Елизавета, кажется, впервые осознала, что ее размышления могут принести защите ощутимые плоды. Господи, как же неуклюже выглядели ее попытки в суде найти лиц, заинтересованных в убийстве! Чего бы она добилась? Только того, что убийство признали бы заказным и, особо не церемонясь, вкатили бы Петренко и Перевалову по максимуму. А так все же дадут поменьше, а там, глядишь, возможность условно-досрочного освобождения замаячит на горизонте, а если очень повезет, могут и помиловать. Как не верти, а прав был Дьяков, не надо искать организатора.
Лиза поймала себя на мысли, что она пытается уговорить не то себя, не то кого-то еще в правильности этой позиции. Но эйфория найденного решения начала проходить. Что-то мешало ей обрести только что утраченный восторг от найденного решения. Ну конечно, во всем виноват ее подзащитный Петренко. Твердит как заведенный: «Не виноват. Ездил собирать грибы». И баста!
В неписаных правилах адвокатской этики есть положения, незыблемые как скала. Адвокат не вправе признать вину своего подзащитного, если тот отрицает свою причастность к преступлению. Лиза понимала, что это правило ставит ее в дурацкое положение попугая, вынужденного повторять за своим хозяином: «Попка – дурак, попка – дурак!» «Лизка – дура!» – подумала Дубровская, представив, какую околесицу она вынуждена будет нести в судебных прениях. Хорошо, что это еще не скоро. Не один день уйдет у суда на то, чтобы выслушать экспертов, исследовать материалы дела…
Интересно, а мог ли Перевалов использовать Петренко «вслепую»? Уговорил его поехать на озеро, назначил встречу на определенное время, совершил убийство, а потом как ни в чем не бывало встретился с ним и уехал в город?
Внутренний голос Елизаветы ехидно подначивал – ну конечно, Перевалов вез автомат, а Петренко думал, что это удочки. Перевалов просидел два часа в засаде, а Петренко, заслышав выстрелы, тут же домой засобирался. Их останавливают товарищи убитого, а Петренко не хуже Шумахера гонки устраивает. А в автомате – волосы его собаки, а в машине – перчатка со следами пороха. А… «Ну хватит, – прервала себя Елизавета, – дело ясное – двое действовали совместно, по одному плану – один стрелял, другой ждал. Увы! Но ничего нового мне не сочинить!»
Дубровская с удивлением осознала, что последнюю фразу произнесла вслух. «Разговаривать с собой – первый признак начинающейся шизофрении. Все. Пойду лучше пить чай!»

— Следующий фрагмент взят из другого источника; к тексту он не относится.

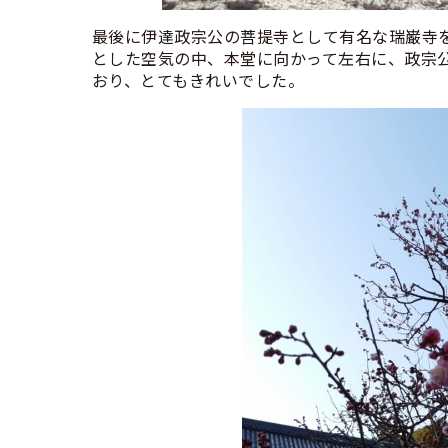
最後に伊達政宗公の菩提寺として有名な瑞巌寺
とした空気の中、本堂に向かって左右に、政宗
おり、とてもきれいでした。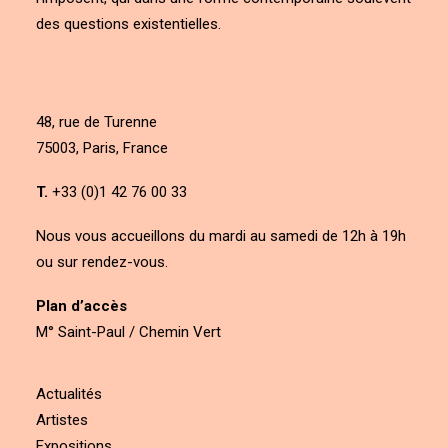
des questions existentielles.
48, rue de Turenne
75003, Paris, France
T.
+33 (0)1 42 76 00 33
Nous vous accueillons du mardi au samedi de 12h à 19h
ou sur rendez-vous.
Plan d’accès
M° Saint-Paul / Chemin Vert
Actualités
Artistes
Expositions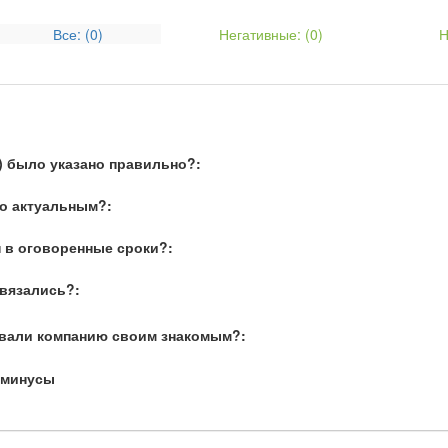
p) Steptronic (F21 LCI, facelift 2015)
Все: (
0
)
Негативные: (
0
)
Н
) было указано правильно?:
о актуальным?:
 в оговоренные сроки?:
связались?:
вали компанию своим знакомым?:
 минусы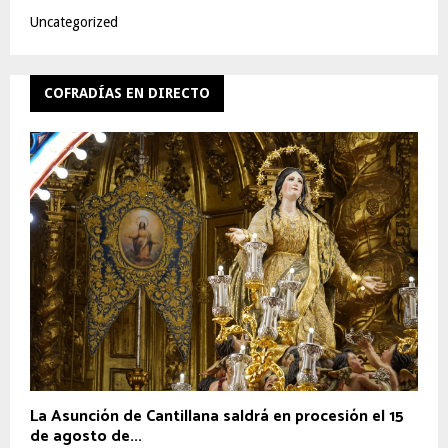
Uncategorized
COFRADÍAS EN DIRECTO
La Asunción de Cantillana saldrá en procesión el 15
de agosto de...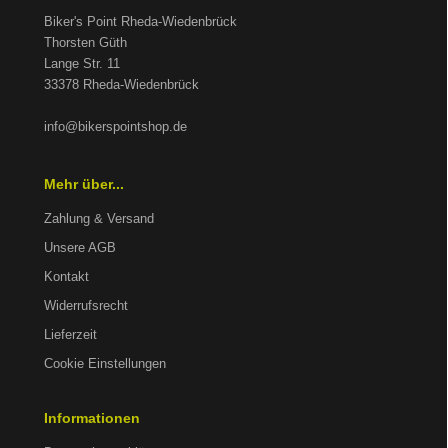
Biker's Point Rheda-Wiedenbrück
Thorsten Güth
Lange Str. 11
33378 Rheda-Wiedenbrück
info@bikerspointshop.de
Mehr über...
Zahlung & Versand
Unsere AGB
Kontakt
Widerrufsrecht
Lieferzeit
Cookie Einstellungen
Informationen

Но и это не удалось. Заварка отдавала плесенью, как это часто случалось в отсутствие няни. Скорчив недовольную мину, Лиза вылила содержимое стакана в раковину. Неприятный привкус во рту ненадолго отвлек Елизавету от мучительных размышлений. «Буду думать о чем-нибудь хорошем!» – решила она. Но мысли упорно не желали течь в приятное русло, а с завидным упорством возвращались к треклятому уголовному делу. Какие уж тут положительные эмоции! Разве что Полич… Такие мужчины, несомненно, нравятся женщинам. Уверенный в себе, надежный, никогда не оставит в беде. Стоп! Зачем все-таки придумал Полич несуществующую ссору в ресторане? Дьяков твердит одно: для того, чтобы убрать заказной характер убийства. Но ведь это значит, что Полич уверен в том, что Петренко и Перевалов были только исполнителями чужой воли. Но тогда он должен знать или с достаточной точностью предполагать, кто стоит за ними.